Within a day, work resumed. I had been working at PSNS for years, but the place I now returned to was foreign. U.S. Marines now augmented the civilian security forces. The gates had sandbags and .50-caliber guns. Our badges no longer allowed us to be simply waved in. If we had to drive on base, our vehicles were subject to random searches. As I walked through the shipyard, I saw Marines at every dry dock, watching the boats out in the water through binoculars. Word came down that the Navy was worried about terrorists driving a motorboat filled with explosives into a caisson (the gate that seals the dry dock off from the water).

The thought of the Puget Sound exploding into a dry dock with enough power to knock an aircraft carrier (we had one in dry dock) off its keel blocks made me shudder. Once, the idea of somebody doing something so terrible with nothing more than a small boat would have been laughable. Now it was real. Log booms were placed in the water around the shipyard. Heavily armed patrol boats skimmed through the water and ran up on any boat that got too close. Young sailors were handed helmets, pistols and rifles and placed on the tops of those boats tied up to piers. I could see snipers positioned on the tops of cranes. But the oddest thing I recall was those empty skies.

Days later when planes were cleared to began flying again I remember glancing up and seeing the contrails of a jet. I stopped working and just stared. When I brought my eyes down, I noticed several other sailors and workers watching as well.

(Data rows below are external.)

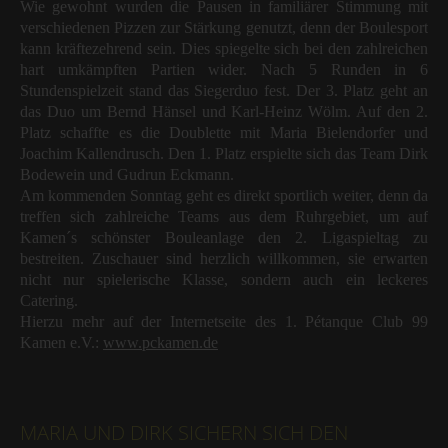
Wie gewohnt wurden die Pausen in familiärer Stimmung mit
verschiedenen Pizzen zur Stärkung genutzt, denn der Boulesport
kann kräftezehrend sein. Dies spiegelte sich bei den zahlreichen
hart umkämpften Partien wider. Nach 5 Runden in 6
Stundenspielzeit stand das Siegerduo fest. Der 3. Platz geht an
das Duo um Bernd Hänsel und Karl-Heinz Wölm. Auf den 2.
Platz schaffte es die Doublette mit Maria Bielendorfer und
Joachim Kallendrusch. Den 1. Platz erspielte sich das Team Dirk
Bodewein und Gudrun Eckmann.
Am kommenden Sonntag geht es direkt sportlich weiter, denn da
treffen sich zahlreiche Teams aus dem Ruhrgebiet, um auf
Kamen´s schönster Bouleanlage den 2. Ligaspieltag zu
bestreiten. Zuschauer sind herzlich willkommen, sie erwarten
nicht nur spielerische Klasse, sondern auch ein leckeres
Catering.
Hierzu mehr auf der Internetseite des 1. Pétanque Club 99
Kamen e.V.:
www.pckamen.de
MARIA UND DIRK SICHERN SICH DEN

Work resumed. The project was accelerated as the Navy now wanted the U.S.S. Alaska ready and at sea as soon as possible. We worked in two, 12-hour shifts, seven days a week. We worked quieter than usual for a while as each one of us metabolized this new reality. Many of the civilian workers pondered ways to rejoin the military and get into the fight we knew was coming. I thought about how I now understood the stories my grandfather told me; the stories of how young men enlisted in the military by the thousands after Pearl Harbor. I shivered at the thought about what it meant that the Navy wanted to get its fresh, modernized nuclear missile boat out to sea.

One day after catching the news on a break, I walked down below decks to “Sherwood Forest” (the large room surrounding the missile tubes) and yelled loudly, “Listen up! The U.S. Army 10th Mountain Division has left, destination unknown! Here we go boys!” The sailors whooped and cheered. One yelled, “Get some, Army!” It was good to see morale returning at the thought of finally taking the fight to the cowards who had attacked us.

Years have gone by and, for many people time has taken the edge off the memories. For me, not so much. I still can’t watch video of the planes hitting the towers. I can’t bear to see the pictures of those poor people who jumped.

On the other hand, these stark images are a reminder of the real human toll paid by our nation. I have watched the event become politicized and find it shameful. I have seen Hollywood make fiction movies about it and thought, “Too soon. I’m not ready for that.”

And now I have perspective on what it means to witness an event so terrible that the moment is forever frozen in your mind. Never forget. Never forget.

Ben Compton is a Palmer resident and publishes his column under the tagline “Compton’s Corner,” the same title used by his grandmother, Phyllis Compton, a longtime Frontiersman columnist.